The invention is a secondary battery protection circuit device provided with a temperature detecting circuit for secondary batteries using the abovementioned PTC device, and a control circuit to control the current and voltage of the secondary batteries on the PCB substrate.
The invention is a secondary battery assembly provided with the secondary battery protection circuit device.
As explained above, according to this invention of a PTC device formed integrally on a PCB substrate, such a PCB substrate, a secondary battery protection circuit device comprising such PCB substrate provided with a circuit to control the voltage and current of secondary batteries, and a secondary battery assembly provided with said device, the following effects are obtained:
1. By using the electrode section of the PCB substrate as at least one of the outlet electrodes of the PTC device mounted on the PCB substrate, a space saving for the PCB substrate as a whole including the PTC device is achieved; also the manufacturing efficiency of the PCB substrate as a whole is improved and a high reliability is obtained.

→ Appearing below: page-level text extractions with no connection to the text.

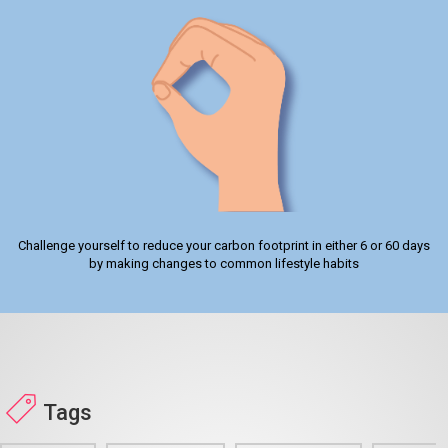
Challenge yourself to reduce your carbon footprint in either 6 or 60 days
by making changes to common lifestyle habits
Tags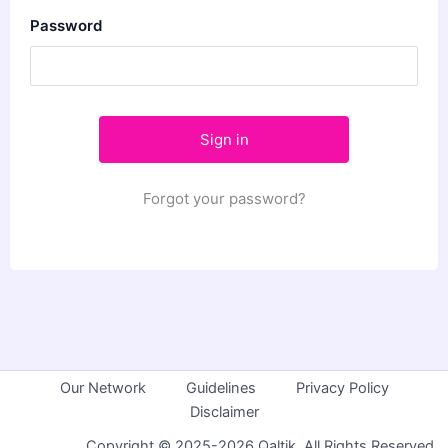
Password
Forgot your password?
Our Network
Guidelines
Privacy Policy
Disclaimer
Copyright © 2025-2026 Qaltik. All Rights Reserved.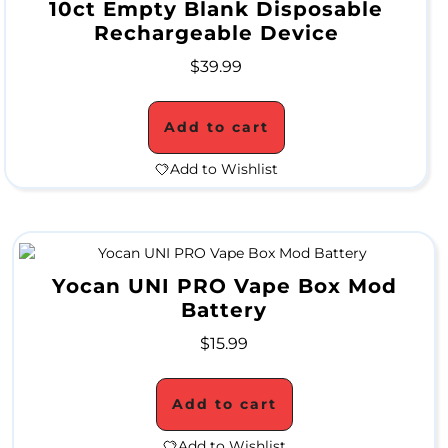
10ct Empty Blank Disposable
Rechargeable Device
M
$
39.99
O
N
Add to cart
T
Add to Wishlist
H
L
Y
S
Yocan UNI PRO Vape Box Mod
Battery
P
$
15.99
E
C
Add to cart
I
Add to Wishlist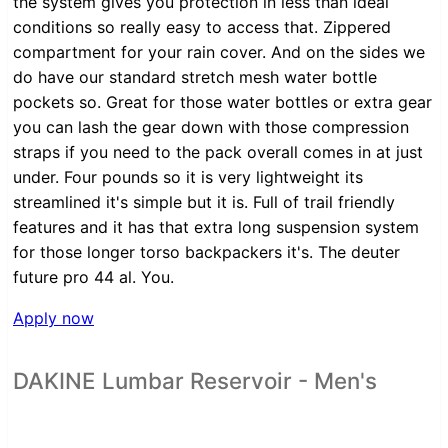
the system gives you protection in less than ideal
conditions so really easy to access that. Zippered
compartment for your rain cover. And on the sides we
do have our standard stretch mesh water bottle
pockets so. Great for those water bottles or extra gear
you can lash the gear down with those compression
straps if you need to the pack overall comes in at just
under. Four pounds so it is very lightweight its
streamlined it's simple but it is. Full of trail friendly
features and it has that extra long suspension system
for those longer torso backpackers it's. The deuter
future pro 44 al. You.
Apply now
DAKINE Lumbar Reservoir - Men's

2. Having a combination of PTC device and voltage/current control circuit on a single PCB substrate allows the temperature, voltage, and current of a secondary battery to be integrally controlled to protect the secondary battery.
3. By providing, together with the secondary battery, a secondary battery protection circuit device mounted on the above PCB substrate according to the invention, the volume of the secondary battery assembly is decreased, a cost reduction is achieved, and the reliability of temperature, voltage, and current control is improved.